Could you send me a choices file with which I could reproduce the problem?

Elizabeth has sent me a choices file and I performed the following tests on it:

  1. Customize the grammar using the Matrix current trunk: Success
  2. Load the grammar in the LKB: Fail.

Screen Shot 2020-11-25 at 2.36.59 PM

Seems like the same issue perhaps as ACE is having with the grammar.

line 7 is “cmpl”:

bwiika_3_gr := arg0e_gtr &
                                   ASPECT incep,
                                   cmpl ,
                                   pfv  ] ] >,
    FLAGS.TRIGGER "bwiika_3" ].

There is an odd space before the comma but removing it does not help.

Maybe it is the multiple ASPECT values? @ebender, does this RELS list look OK to you?

Update: removing the multiple ASPECT values does help; there is no longer a failure associated with trigger.mrt. (Note that there are lots of errors associated with the lexicon file; those you also get with the old Matrix code. Do you know about them?)
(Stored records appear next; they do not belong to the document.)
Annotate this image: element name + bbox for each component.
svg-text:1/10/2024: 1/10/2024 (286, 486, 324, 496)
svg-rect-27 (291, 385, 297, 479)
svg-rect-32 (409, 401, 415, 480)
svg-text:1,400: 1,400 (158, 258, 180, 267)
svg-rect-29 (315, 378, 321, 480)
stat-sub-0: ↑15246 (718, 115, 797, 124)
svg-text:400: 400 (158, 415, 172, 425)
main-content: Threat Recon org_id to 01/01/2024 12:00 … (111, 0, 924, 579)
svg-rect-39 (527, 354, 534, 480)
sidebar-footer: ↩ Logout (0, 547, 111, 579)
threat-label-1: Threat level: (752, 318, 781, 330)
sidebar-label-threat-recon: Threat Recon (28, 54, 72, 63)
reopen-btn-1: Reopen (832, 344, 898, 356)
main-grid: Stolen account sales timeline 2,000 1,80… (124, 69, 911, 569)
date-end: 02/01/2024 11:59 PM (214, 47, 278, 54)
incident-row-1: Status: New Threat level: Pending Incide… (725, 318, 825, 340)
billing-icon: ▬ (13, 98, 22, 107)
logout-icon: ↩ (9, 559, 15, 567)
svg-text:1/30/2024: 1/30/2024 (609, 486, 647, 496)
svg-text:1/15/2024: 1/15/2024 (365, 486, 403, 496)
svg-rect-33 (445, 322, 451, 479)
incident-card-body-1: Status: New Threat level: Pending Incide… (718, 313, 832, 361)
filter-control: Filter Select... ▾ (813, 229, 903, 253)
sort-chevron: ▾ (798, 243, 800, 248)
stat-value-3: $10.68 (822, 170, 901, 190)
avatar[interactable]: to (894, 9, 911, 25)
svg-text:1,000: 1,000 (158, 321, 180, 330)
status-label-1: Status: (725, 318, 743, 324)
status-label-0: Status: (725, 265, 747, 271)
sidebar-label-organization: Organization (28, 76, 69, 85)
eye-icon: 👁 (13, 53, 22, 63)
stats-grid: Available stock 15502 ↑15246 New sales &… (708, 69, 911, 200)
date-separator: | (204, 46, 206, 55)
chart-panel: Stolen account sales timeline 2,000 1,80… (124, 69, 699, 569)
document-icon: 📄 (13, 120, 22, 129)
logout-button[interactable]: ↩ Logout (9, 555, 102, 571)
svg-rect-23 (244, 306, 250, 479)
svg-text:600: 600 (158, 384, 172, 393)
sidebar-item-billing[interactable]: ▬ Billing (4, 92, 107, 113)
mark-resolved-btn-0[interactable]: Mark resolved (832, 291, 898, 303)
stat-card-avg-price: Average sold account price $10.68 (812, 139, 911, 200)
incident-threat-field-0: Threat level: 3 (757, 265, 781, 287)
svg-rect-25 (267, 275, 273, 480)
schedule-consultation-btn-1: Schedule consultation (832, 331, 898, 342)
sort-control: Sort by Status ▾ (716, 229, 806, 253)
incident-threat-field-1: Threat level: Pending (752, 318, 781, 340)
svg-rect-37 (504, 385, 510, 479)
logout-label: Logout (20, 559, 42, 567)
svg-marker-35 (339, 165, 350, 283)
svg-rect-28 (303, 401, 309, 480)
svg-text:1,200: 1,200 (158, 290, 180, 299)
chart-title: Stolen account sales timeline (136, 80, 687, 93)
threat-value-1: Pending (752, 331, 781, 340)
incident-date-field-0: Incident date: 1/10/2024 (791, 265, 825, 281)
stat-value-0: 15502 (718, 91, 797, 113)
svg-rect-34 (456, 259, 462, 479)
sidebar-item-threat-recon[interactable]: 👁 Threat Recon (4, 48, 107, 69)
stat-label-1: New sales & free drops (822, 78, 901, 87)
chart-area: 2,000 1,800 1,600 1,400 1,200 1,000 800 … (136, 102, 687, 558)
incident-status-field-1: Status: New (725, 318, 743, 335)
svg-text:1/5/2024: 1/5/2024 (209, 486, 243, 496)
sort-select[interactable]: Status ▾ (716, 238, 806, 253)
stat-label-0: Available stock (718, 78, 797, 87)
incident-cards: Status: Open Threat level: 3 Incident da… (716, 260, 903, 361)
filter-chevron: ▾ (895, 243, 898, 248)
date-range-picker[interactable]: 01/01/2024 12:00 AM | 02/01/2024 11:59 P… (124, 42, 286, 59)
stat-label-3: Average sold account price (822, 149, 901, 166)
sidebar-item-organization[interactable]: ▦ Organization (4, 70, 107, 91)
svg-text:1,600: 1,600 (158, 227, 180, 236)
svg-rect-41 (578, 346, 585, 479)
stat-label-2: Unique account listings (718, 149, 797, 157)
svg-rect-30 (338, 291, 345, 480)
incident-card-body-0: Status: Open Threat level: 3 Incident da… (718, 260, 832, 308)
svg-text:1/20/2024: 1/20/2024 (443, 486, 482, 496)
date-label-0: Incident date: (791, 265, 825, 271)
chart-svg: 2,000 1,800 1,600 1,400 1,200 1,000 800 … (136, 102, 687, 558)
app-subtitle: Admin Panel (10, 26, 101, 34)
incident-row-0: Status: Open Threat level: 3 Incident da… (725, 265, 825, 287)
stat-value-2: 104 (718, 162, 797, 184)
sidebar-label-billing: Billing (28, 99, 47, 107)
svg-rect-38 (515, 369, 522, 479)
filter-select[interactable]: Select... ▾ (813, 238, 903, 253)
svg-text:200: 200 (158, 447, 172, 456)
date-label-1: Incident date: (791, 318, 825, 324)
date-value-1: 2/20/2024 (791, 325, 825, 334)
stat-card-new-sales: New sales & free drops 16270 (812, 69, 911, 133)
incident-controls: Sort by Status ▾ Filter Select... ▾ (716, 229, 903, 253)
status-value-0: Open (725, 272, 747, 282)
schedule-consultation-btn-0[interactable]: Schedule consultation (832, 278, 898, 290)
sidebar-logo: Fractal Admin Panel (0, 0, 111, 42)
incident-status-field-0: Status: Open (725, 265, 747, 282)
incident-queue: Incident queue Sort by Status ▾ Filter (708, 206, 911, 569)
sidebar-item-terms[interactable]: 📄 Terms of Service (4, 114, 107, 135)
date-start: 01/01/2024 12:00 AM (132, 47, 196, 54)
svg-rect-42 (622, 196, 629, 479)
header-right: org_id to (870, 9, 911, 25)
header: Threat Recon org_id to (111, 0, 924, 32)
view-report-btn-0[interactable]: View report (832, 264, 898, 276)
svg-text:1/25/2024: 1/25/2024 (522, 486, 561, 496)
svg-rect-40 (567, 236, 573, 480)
I wonder if the bug has to do with this change that I had made: Replacing RELS <! with RELS.LIST < : possible issues with TDL parser?

The syntax following ASPECT is invalid. Somehow you are specifying three comma separated values for ASPECT. TDL (and MTR rule) syntax is [ ATTRIBUTE1 value1, ATTRIBUTE2 value2 ]. What was the expected result?

This looks to me like the choices file did multi-select for the ASPECT value for that particular element. This should result in an underspecified supertype (disjunction of the specific types), but the code for generating the trigger rule isn’t getting that right. Not sure why this bug is showing up right now, but I guess it’s because AGG inference is serving as a stress-test :slight_smile:

I opened an issue:

@ecconrad, is this a blocker for you?

Removing the trigger info got me further, but now I am hitting some of those lexicon errors I believe:

UnicodeEncodeError: 'latin-1' codec can't encode character '\u0301' in position 2: ordinal not in range(256)
/overflow_projects/ecconrad/ecc-thesis/outputs/201125_1827/grammars/abz/abz4/ace/../roots.tdl: No such file or directory
1835 types (471 glb), 9 lexemes, 119 rules, 90 orules, 37 instances, 63 strings, 155 features
loaded grammar in 0.45017s
WARNING: not enough room in 128 bytes to record grammar information

The UnicodeEncodeError feels like an issue in the python, but the “not enough room” seems like either an ACE problem or an issue with the space in my directory. If it’s ACE I’m not sure how to go about fixing that

I think the ACE error about recording grammar information can safely be ignored. It most likely means the pathname you used to indicate the grammar config location was longer than expected, or something similar.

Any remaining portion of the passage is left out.